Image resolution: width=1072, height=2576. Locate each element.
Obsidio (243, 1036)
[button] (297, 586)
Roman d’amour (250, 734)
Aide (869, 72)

= = = = =

* _Work to be completed_: Start to finish, transcribe the listing above exactly.

* _Task result_:
Image resolution: width=1072, height=2576. Locate each element.
Obsidio (243, 1036)
[button] (297, 586)
Roman d’amour (250, 734)
Aide (869, 72)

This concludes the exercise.